Thank you for your time and feedback.

Florian

On Fri, Jun 15, 2012 at 3:24 PM, David Fifield <david () bamsoftware com> wrote:
On Thu, Jun 14, 2012 at 06:25:24PM +0200, Florian Roth wrote:
Recently I carried out of an audit at a client's network in which I
tried to connect trough the clients proxy server (HTTP, HTTPS) to
another ncat instance running on a remote server.
Workstations in the clients internal network cannot resolve host names
located in the Internet. The internal DNS only resolves internal host
names. I though - wow, cool, ok, it's safer that way.
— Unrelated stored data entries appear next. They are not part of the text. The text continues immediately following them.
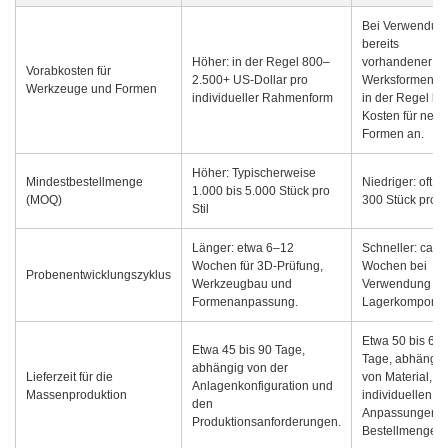
Bei Verwendun
bereits
Höher: in der Regel 800–
vorhandener
Vorabkosten für
2.500+ US-Dollar pro
Werksformen fa
Werkzeuge und Formen
individueller Rahmenform
in der Regel ke
Kosten für neue
Formen an.
Höher: Typischerweise
Mindestbestellmenge
Niedriger: oft 1
1.000 bis 5.000 Stück pro
(MOQ)
300 Stück pro St
Stil
Länger: etwa 6–12
Schneller: ca. 
Wochen für 3D-Prüfung,
Wochen bei
Probenentwicklungszyklus
Werkzeugbau und
Verwendung vo
Formenanpassung.
Lagerkompone
Etwa 50 bis 60
Etwa 45 bis 90 Tage,
Tage, abhängig
abhängig von der
Lieferzeit für die
von Material,
Anlagenkonfiguration und
Massenproduktion
individuellen
den
Anpassungen 
Produktionsanforderungen.
Bestellmenge.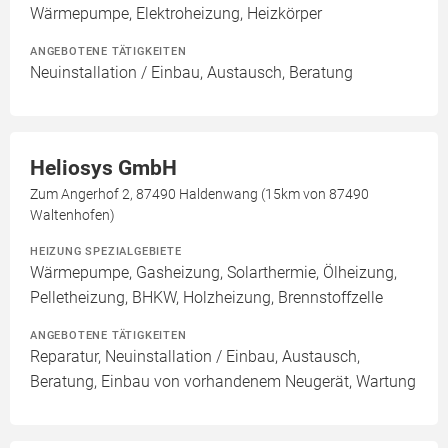
Wärmepumpe, Elektroheizung, Heizkörper
ANGEBOTENE TÄTIGKEITEN
Neuinstallation / Einbau, Austausch, Beratung
Heliosys GmbH
Zum Angerhof 2, 87490 Haldenwang (15km von 87490
Waltenhofen)
HEIZUNG SPEZIALGEBIETE
Wärmepumpe, Gasheizung, Solarthermie, Ölheizung,
Pelletheizung, BHKW, Holzheizung, Brennstoffzelle
ANGEBOTENE TÄTIGKEITEN
Reparatur, Neuinstallation / Einbau, Austausch,
Beratung, Einbau von vorhandenem Neugerät, Wartung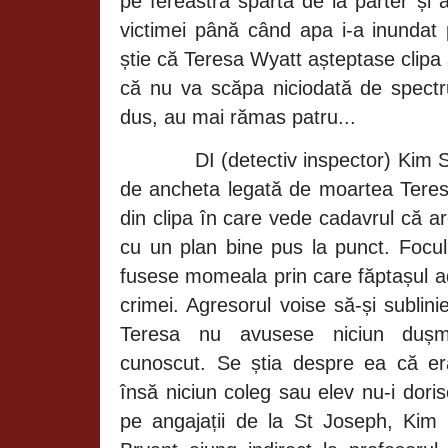
pe fereastra spartă de la parter și 
victimei până când apa i-a inundat 
știe că
Teresa Wyatt așteptase clipa 
că nu va scăpa niciodată de spectru
dus, au mai rămas patru...
DI (detectiv inspector) Kim
de ancheta legată de moartea Teres
din clipa în care vede cadavrul că a
cu un plan bine pus la punct. Focul
fusese momeala prin care făptașul a
crimei. Agresorul voise să-și sublin
Teresa nu avusese niciun dușma
cunoscut. Se știa despre ea că er
însă niciun coleg sau elev nu-i dori
pe angajații de la St Joseph, Kim 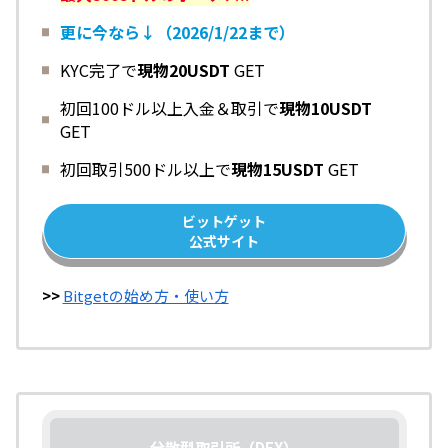
更に今なら↓（2026/1/22まで）
KYC完了で
現物20USDT
GET
初回100ドル以上入金＆取引で
現物10USDT
GET
初回取引500ドル以上で
現物15USDT
GET
ビットゲット
公式サイト
>>
Bitgetの始め方・使い方
分散型取引所（DEX）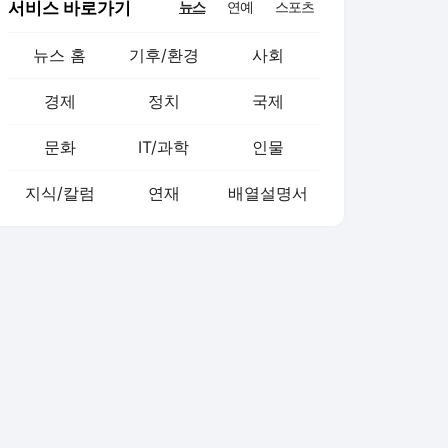
서비스 바로가기
뉴스
연예
스포츠
뉴스 홈
기후/환경
사회
경제
정치
국제
문화
IT/과학
인물
지식/칼럼
연재
배열설명서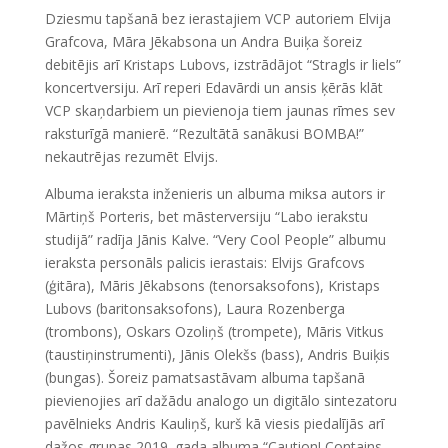
Dziesmu tapšanā bez ierastajiem VCP autoriem Elvija
Grafcova, Māra Jēkabsona un Andra Buiķa šoreiz
debitējis arī Kristaps Lubovs, izstrādājot “Stragls ir liels”
koncertversiju. Arī reperi Edavārdi un ansis ķērās klāt
VCP skaņdarbiem un pievienoja tiem jaunas rīmes sev
raksturīgā manierē. “Rezultātā sanākusi BOMBA!”
nekautrējas rezumēt Elvijs.
Albuma ieraksta inženieris un albuma miksa autors ir
Mārtiņš Porteris, bet māsterversiju “Labo ierakstu
studijā” radīja Jānis Kalve. “Very Cool People” albumu
ieraksta personāls palicis ierastais: Elvijs Grafcovs
(ģitāra), Māris Jēkabsons (tenorsaksofons), Kristaps
Lubovs (baritonsaksofons), Laura Rozenberga
(trombons), Oskars Ozoliņš (trompete), Māris Vitkus
(taustiņinstrumenti), Jānis Olekšs (bass), Andris Buiķis
(bungas). Šoreiz pamatsastāvam albuma tapšanā
pievienojies arī dažādu analogo un digitālo sintezatoru
pavēlnieks Andris Kauliņš, kurš kā viesis piedalījās arī
dažos grupas 2019. gada albuma “Caution! Contains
But than I
noticed that ncat tries to resolve the DNS addresses given as
parameters and fails.

ncat --proxy proxy.company.net:8080 www.web.de 80
.. cannot resolve www.web.de ...

Therefore I tried this

ncat --nodns --proxy 10.1.1.250:8080 www.web.de 80
.. cannot resolve www.web.de ...

I tried to connect to the IP but the proxy was configured to deny all
requests made to IP addresses.

My final impression is that this is a bug, because ncat should not try
to resolve the host name to an IP address before sending the request
to the proxy server.
It should be the task of the proxy server to resolve the IP.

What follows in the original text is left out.